* _TASK INSTRUCTIONS_:
Lines before the one containing "アルバイト・パート / 愛知県" in the records below are to be left out; that line and all after it, through the end, are to be retyped exactly.

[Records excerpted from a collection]
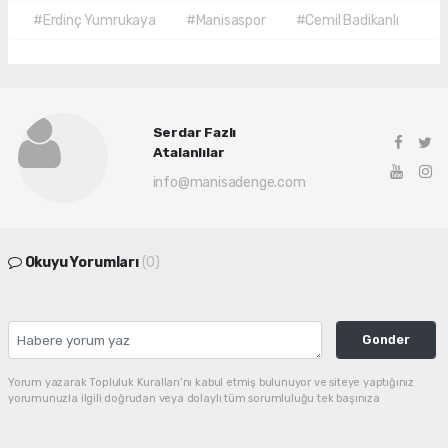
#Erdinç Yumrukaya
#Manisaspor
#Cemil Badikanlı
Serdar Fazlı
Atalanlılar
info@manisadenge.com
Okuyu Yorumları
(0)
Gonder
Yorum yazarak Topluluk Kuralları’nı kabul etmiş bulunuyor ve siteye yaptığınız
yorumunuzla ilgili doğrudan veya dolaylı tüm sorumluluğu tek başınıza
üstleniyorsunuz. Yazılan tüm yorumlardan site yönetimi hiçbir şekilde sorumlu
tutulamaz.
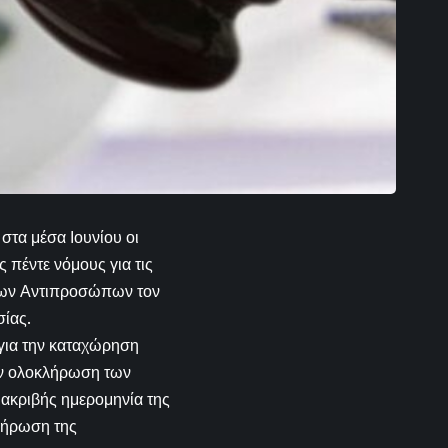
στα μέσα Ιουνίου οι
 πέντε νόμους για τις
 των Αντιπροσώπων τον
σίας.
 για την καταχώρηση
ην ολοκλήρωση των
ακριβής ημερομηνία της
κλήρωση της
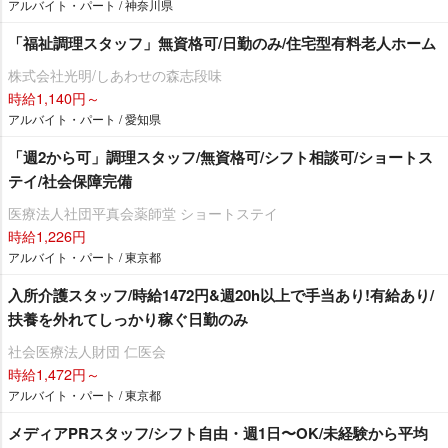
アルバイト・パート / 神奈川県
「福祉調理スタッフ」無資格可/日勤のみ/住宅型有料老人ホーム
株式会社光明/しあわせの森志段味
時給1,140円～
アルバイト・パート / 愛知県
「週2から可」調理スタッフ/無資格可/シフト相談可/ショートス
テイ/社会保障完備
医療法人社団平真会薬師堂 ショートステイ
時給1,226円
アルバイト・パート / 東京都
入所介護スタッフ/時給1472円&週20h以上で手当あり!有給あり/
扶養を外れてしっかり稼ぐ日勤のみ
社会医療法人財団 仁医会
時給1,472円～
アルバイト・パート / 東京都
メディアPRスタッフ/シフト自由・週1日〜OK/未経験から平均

* _REPLY TO THE EXERCISE_:
アルバイト・パート / 愛知県
「週2から可」調理スタッフ/無資格可/シフト相談可/ショートス
テイ/社会保障完備
医療法人社団平真会薬師堂 ショートステイ
時給1,226円
アルバイト・パート / 東京都
入所介護スタッフ/時給1472円&週20h以上で手当あり!有給あり/
扶養を外れてしっかり稼ぐ日勤のみ
社会医療法人財団 仁医会
時給1,472円～
アルバイト・パート / 東京都
メディアPRスタッフ/シフト自由・週1日〜OK/未経験から平均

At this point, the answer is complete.